What to do: Whenever a line in the material below includes "space", copy that line.

Exercise material:
━━━━━━━━

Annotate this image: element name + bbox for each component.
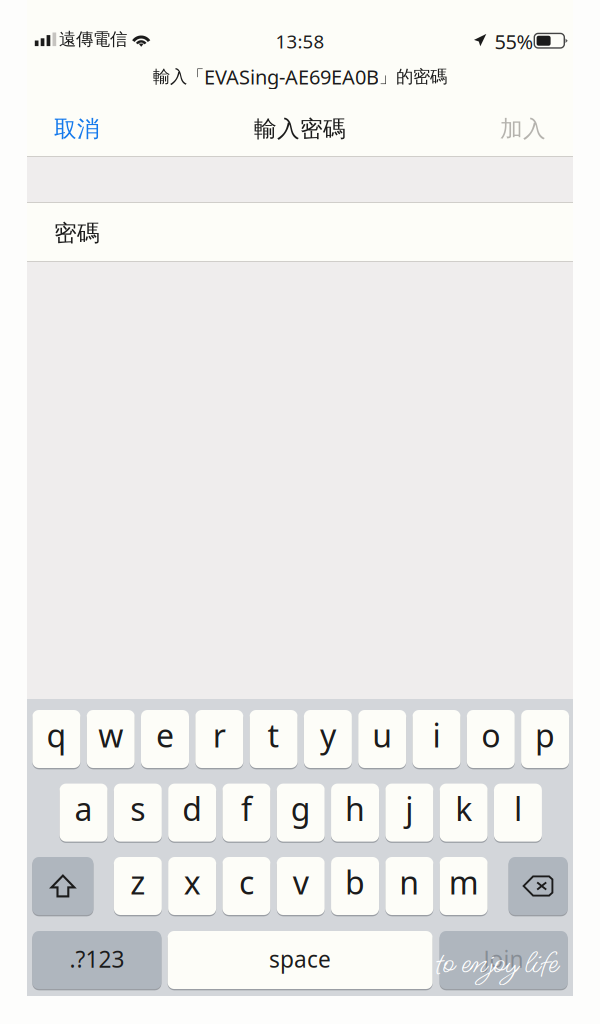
button[interactable]: m (440, 856, 488, 916)
staticText: p (535, 714, 555, 756)
staticText: o (481, 714, 500, 756)
staticText: 55% (494, 28, 534, 55)
button[interactable]: h (331, 782, 379, 843)
staticText: 的密碼 (396, 66, 447, 87)
staticText: q (46, 714, 66, 756)
button[interactable]: 加入 (491, 102, 555, 156)
button[interactable]: u (358, 709, 406, 769)
staticText: j (405, 787, 413, 830)
staticText: 「 (187, 66, 204, 87)
staticText: 13:58 (276, 29, 324, 54)
button[interactable]: r (195, 709, 243, 769)
button[interactable]: p (521, 709, 569, 769)
staticText: g (291, 787, 311, 830)
button[interactable]: w (87, 709, 135, 769)
staticText: 輸入 (153, 66, 187, 87)
button[interactable]: k (440, 782, 488, 843)
staticText: h (345, 787, 365, 830)
staticText: to enjoy life (436, 941, 558, 987)
button[interactable]: t (250, 709, 298, 769)
staticText: 取消 (54, 115, 100, 143)
button[interactable]: x (168, 856, 216, 916)
button[interactable]: d (168, 782, 216, 843)
button[interactable]: z (114, 856, 162, 916)
staticText: u (372, 714, 392, 756)
button[interactable]: 取消 (45, 102, 109, 156)
button[interactable]: Join (440, 930, 568, 990)
button[interactable]: e (141, 709, 189, 769)
button[interactable]: j (385, 782, 433, 843)
button[interactable]: Shift (32, 856, 93, 916)
staticText: y (320, 714, 336, 756)
staticText: i (432, 714, 440, 756)
button[interactable]: .?123 (32, 930, 161, 990)
button[interactable]: 密碼 (27, 203, 573, 261)
staticText: e (156, 714, 174, 756)
staticText: z (130, 861, 145, 903)
staticText: w (98, 714, 123, 756)
button[interactable]: n (385, 856, 433, 916)
staticText: 密碼 (54, 219, 100, 247)
staticText: t (268, 714, 280, 756)
button[interactable]: y (304, 709, 352, 769)
staticText: .?123 (69, 944, 124, 974)
button[interactable]: v (277, 856, 325, 916)
staticText: d (182, 787, 202, 830)
button[interactable]: c (222, 856, 270, 916)
button[interactable]: q (32, 709, 80, 769)
staticText: s (130, 787, 145, 830)
staticText: v (293, 861, 309, 903)
button[interactable]: f (222, 782, 270, 843)
staticText: x (184, 861, 201, 903)
button[interactable]: g (277, 782, 325, 843)
staticText: c (239, 861, 254, 903)
staticText: n (399, 861, 419, 903)
button[interactable]: a (60, 782, 108, 843)
staticText: EVASing-AE69EA0B (204, 63, 379, 90)
button[interactable]: space (168, 930, 433, 990)
staticText: b (345, 861, 365, 903)
staticText: Join (484, 944, 524, 974)
button[interactable]: o (467, 709, 515, 769)
button[interactable]: b (331, 856, 379, 916)
staticText: k (455, 787, 472, 830)
staticText: a (74, 787, 92, 830)
staticText: m (449, 861, 479, 903)
staticText: 加入 (500, 115, 546, 143)
staticText: r (213, 714, 226, 756)
staticText: 輸入密碼 (254, 115, 346, 143)
staticText: f (241, 787, 252, 830)
staticText: space (269, 944, 331, 974)
staticText: l (514, 787, 522, 830)
button[interactable]: s (114, 782, 162, 843)
staticText: 」 (379, 66, 396, 87)
button[interactable]: i (412, 709, 460, 769)
staticText: 遠傳電信 (59, 28, 127, 50)
button[interactable]: l (494, 782, 542, 843)
button[interactable]: Delete (509, 856, 568, 916)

━━━━━━━━

Problem solution:
button[interactable]: space (168, 930, 433, 990)
staticText: space (269, 944, 331, 974)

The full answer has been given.